Twitter shareholders in September voted to approve Elon Musk’s $44 billion bid to take over the social media platform.
Elon Musk had contested his proposed deal in court, due to credible reports that Twitter is misreporting the number of fake accounts or “bots” on the digital platform. Twitter continues to insist that only 5% of daily active users are ‘spam’ or ‘bots,’ a figure that has been contradicted by independent investigations that put the true number much higher.
Twitter subsequently sued Musk for alleged breach of agreement in the Delaware Court of Chancery. A court trial to resolve the dispute is expected to start in mid-October.
In September, a whistleblower, Peiter “Mudge” Zatko, a former security chief that was fired in January, testified before a Senate panel. Zatko was terminated after it was discovered that a number of foreign agents may have penetrated Twitter, which has massive security holes that could allow any engineer to access sensitive user data, including geo-location data.
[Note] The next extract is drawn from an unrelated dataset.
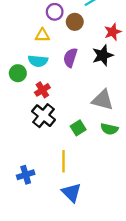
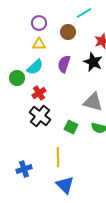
purple circle: (55, 12) -> (39, 23), moved
black star: (103, 55) -> (93, 62), turned -30
cyan semicircle: (38, 61) -> (35, 67), turned -48
green square: (78, 128) -> (71, 127), turned -32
Elon Musk’s legal team cited the whistleblower claims as among the reasons he is seeking termination of the deal. But apparently, Musk has reversed himself.
Musk announced in early June that he would abandon his Twitter offer after the company failed to provide satisfactory information about fake ‘bot’ accounts. Twitter sued the Tesla CEO to force him to uphold the deal.
In a letter to Twitter’s board, Musk’s lawyer Mike Ringler complained his client had sought data to determine how many “fake or spam” accounts are on the social media platform.
“Twitter has failed or refused to provide this information. Sometimes Twitter has ignored Mr. Musk’s requests, sometimes it has rejected them for reasons that appear to be unjustified, and sometimes it has claimed to comply while giving Mr. Musk incomplete or unusable information,” the letter said.
Musk could be on solid legal ground to pull out of the deal if Twitter had attempted to defraud him during the takeover process.
“A reverse breakup fee paid from a buyer to a target applies when there is an outside reason a deal can’t close, such as regulatory intermediation or third-party financing concerns. A buyer can also walk if there’s fraud, assuming the discovery of incorrect information has a so-called ‘material adverse effect.’ A market dip, like the current sell-off that has caused Twitter to lose more than $9 billion in market cap, wouldn’t count as a valid reason for Musk to cut loose — breakup fee or no breakup fee — according to a senior Mergers and Acquisitions lawyer familiar with the matter,” CNBC reported.
As earlier reported, Twitter’s documents could help the billionaire entrepreneuer take over the social media giant for a lower asking price than previously offered. It may be the only hope for salvaging a platform that promises even more censorship of conservative voices ahead of the 2022 midterms.